Der Ausbruch eines gefesselten Rumänen aus einer Zelle der Polizeidirektion VS wird immer schillernder. Nicht nur, dass der 23-Jährige barfuß aus einer als ausbruchssicher geltenden Zelle türmte: Der "Schrank von einem Mann" flüchtete fast nackt, nur mit Unterhose bekleidet und hüllte sich später in eine Decke. So will ihn auch ein Zeuge am Villinger Stadtrand gesehen haben, wie die Polizei gestern bestätigte. Die Suche per Hubschrauber blieb allerdings erfolglos.
Einwohner im Villinger Kurgebiet berichteten von Hubschraubergeräuschen, durch die sie mitten in der Nacht aufgeweckt wurden.
Fahndung mit Hubschrauber und Spezialkamera
Polizeipressesprecher Wolfgang Schyle bestätigt, dass aufgrund einer Zeugenaussage der Polizeihubschrauber mit Wärmebildkamera eingesetzt war. Doch die Spezialkamera konnte den Mann nicht orten.
Keine Spur
Bis jetzt hat die Polizei keine weitere heiße Spur von dem Mann mit der unbändigen Kraft, der in Villingen bereits mit dem legendären Riesen "Romäus" verglichen wird. Die Decke, mit der sich der Mann in Unterhose nach der Flucht bedeckte, hatte er von der Schlafpritsche der Zelle mitgenommen.

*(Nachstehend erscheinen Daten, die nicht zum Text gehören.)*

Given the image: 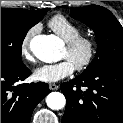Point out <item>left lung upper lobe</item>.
Masks as SVG:
<instances>
[{
	"mask_svg": "<svg viewBox=\"0 0 123 123\" xmlns=\"http://www.w3.org/2000/svg\"><path fill=\"white\" fill-rule=\"evenodd\" d=\"M71 17L93 29L97 39L96 56L83 75L108 64L123 63V27L109 10L90 5L73 9Z\"/></svg>",
	"mask_w": 123,
	"mask_h": 123,
	"instance_id": "left-lung-upper-lobe-1",
	"label": "left lung upper lobe"
}]
</instances>
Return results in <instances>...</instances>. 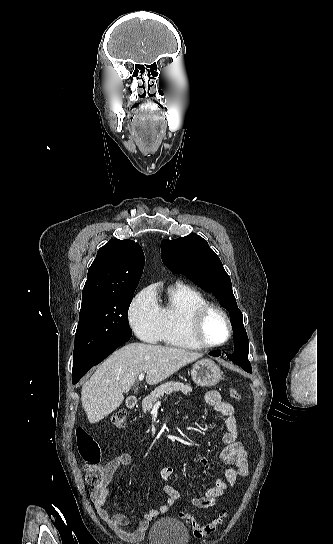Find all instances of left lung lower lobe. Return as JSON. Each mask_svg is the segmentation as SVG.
<instances>
[{"instance_id": "obj_1", "label": "left lung lower lobe", "mask_w": 333, "mask_h": 544, "mask_svg": "<svg viewBox=\"0 0 333 544\" xmlns=\"http://www.w3.org/2000/svg\"><path fill=\"white\" fill-rule=\"evenodd\" d=\"M234 334H235V332H234ZM234 340H238L236 334L234 335ZM210 355L218 357V356L221 355V353H220V351H215V352H211ZM227 358H228L230 361H233V360H232V358H233L232 356L227 355ZM233 362H234V361H233ZM234 363H235V362H234ZM237 365H238V364H237ZM240 367H242L245 371H247V372H249V373L252 372L251 366H248V367H246V366H240Z\"/></svg>"}]
</instances>
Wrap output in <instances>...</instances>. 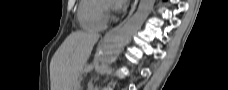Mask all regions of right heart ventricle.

Zum Wiedereinbau des Zellenfensters mussten übrigens zwei starke Männer ran, um das Fenster anzuheben. "Romäus" hatte es alleine geschafft... Die Fahndung läuft auf Hochtouren. Die Polizei geht allerdings davon aus, dass der Mann bereits bei seinen Kontaktleuten untergetaucht ist.

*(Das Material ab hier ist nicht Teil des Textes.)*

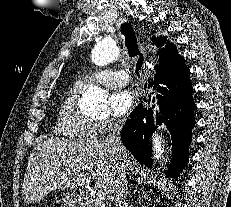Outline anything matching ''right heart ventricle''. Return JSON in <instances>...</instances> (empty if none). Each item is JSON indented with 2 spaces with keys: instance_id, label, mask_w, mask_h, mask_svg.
<instances>
[{
  "instance_id": "right-heart-ventricle-1",
  "label": "right heart ventricle",
  "mask_w": 231,
  "mask_h": 207,
  "mask_svg": "<svg viewBox=\"0 0 231 207\" xmlns=\"http://www.w3.org/2000/svg\"><path fill=\"white\" fill-rule=\"evenodd\" d=\"M81 91V88L74 85L62 101L57 114L56 132L70 140H85L96 136V122L78 107Z\"/></svg>"
}]
</instances>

Zellen galten als absolut ausbruchssicher
Seit 1998 steht das Gebäude der Polizeidirektion und damit die Arrestzellen. Noch nie sei ein Häftling ausgebrochen, weiß Schyle. Nur einmal sei einer durch ein Versehen einer Reinigungsfrau kurzzeitig entwischt, "absolut unspektakulär". Die Zellen sind nach landeseinheitlichem Standard gebaut und gelten als absolut ausbruchs- und schusssicher. "Da kann man eigentlich nicht ausbrechen", so der Polizeisprecher immer noch fassungslos.
"Die Kollegen konnten absolutes Vertrauen haben, dass hier niemand rauskommt", bestätigt Polizeidirektor Roland Wössner. Wie man nun erfahren musste, gebe es jedoch auch kuriose Fälle, bei denen man sich "an den Kopf fasse und nicht verstehe, wie das passieren konnte".
Der Häftling sei mit den Armen nach vorne gefesselt gewesen, damit er wenigstens seine Notdurft verrichten könne. Alles andere wäre menschenunwürdig, so Wössner. Doch so konnte der Mann mit den Händen "arbeiten".
Der Ausbrecher muss ein Profi sein
Die Art des Ausbruchs lässt die Polizei darauf schließen, dass der Ausbrecher ein erfahrener Profi ist und bereits öfter eine Zelle von innen gesehen haben muss. Gefahr für die Bevölkerung habe aber lediglich am ersten Tag und der ersten Nacht nach dem Ausbruchs bestanden, als der Rumäne auf der Suche nach Kleidung oder Transportmitteln war. Deshalb sei auch aktuell der Aufruf verbreitet worden, keine Anhalter mitzunehmen.
Dass der Mann jemanden bedroht hat, sei nicht bekannt geworden, erklärt der Polizeidirektor. Der Mann sei zwar ein Profi-Einbrecher und gehöre vermutlich einer kriminellen Organisation an, aber kein gefährlicher Gewalttäter, macht auch Schyle deutlich. Polizeidirektor Wössner appelliert angesichts der Erfahrungen bei der Festnahme der beiden Rumänen in einem Wald bei Titisee-Neustadt an die Bevölkerung: "Bei allem, was im Wald seltsam erscheint, die Polizei benachrichtigen".
In Titisee-Neustadt waren zum Beispiel zunächst in einen Müllsack Bekleidungsstücke gefunden worden. Nach über 30 Stunden Überwachung der Utensilien konnten die Übeltäter festgenommen werden.